When the Covid-19 pandemic initially hit and the world went into rapid lockdown, laptops were the go-to technology to enable a remote workforce. More than two years on, however, this view has altered somewhat. The work from home situation is here to stay, but many organisations have realised that a desktop for an employee’s home office will work just as well, if not better, than a laptop, and that they are less expensive too.

Most work from home staff do not actually need to be able to work from anywhere or on the move, and a desktop with a large monitor, an external keyboard and a mouse actually improves productivity. Not only is it easier to work on a larger screen with ergonomic accessories, desktops are also typically a lot more powerful than notebooks. For employees working with large data sets, spreadsheets and intensive applications, this extra power is hugely valuable and saves a lot of time and frustration.

The other element to the continued relevance of the desktop PC in recent years is also related to the pandemic, but this time on the side of supply and demand. The worldwide component shortage means that laptops and portable computers are simply not as readily available, and are also becoming more expensive.

According to research firm Canalys, “The PC market has undergone a two-year CAGR of 9% from Q3 2019 and grew 5% in Q3 2021, flying in the face of predictions from 2019 that the end of the desktop was finally here. Apple also aligns with this trajectory, with a growth of 11% in Mac sales in Q3 2021”. This trend is likely to continue as the component shortage will impact the availability of laptops for several years at least.

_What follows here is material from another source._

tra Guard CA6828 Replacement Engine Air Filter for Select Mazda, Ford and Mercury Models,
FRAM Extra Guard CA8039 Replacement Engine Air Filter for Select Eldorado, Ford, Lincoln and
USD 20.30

The reality is that smartphones and tablets have become so powerful and multifunctional that a portable computer is redundant for many people. In South Africa, with our volatile currency and logistics and supply chain challenges, we can also expect the component shortage to have a protracted impact. When working from home, a desktop is more comfortable, more powerful, cheaper and more productive, and is likely here to stay. This is not to say they will not evolve, as they will undoubtedly continue to become smaller, faster and more powerful, and taking up less of a footprint in the home office while peripherals become more ergonomic. Long live the desktop.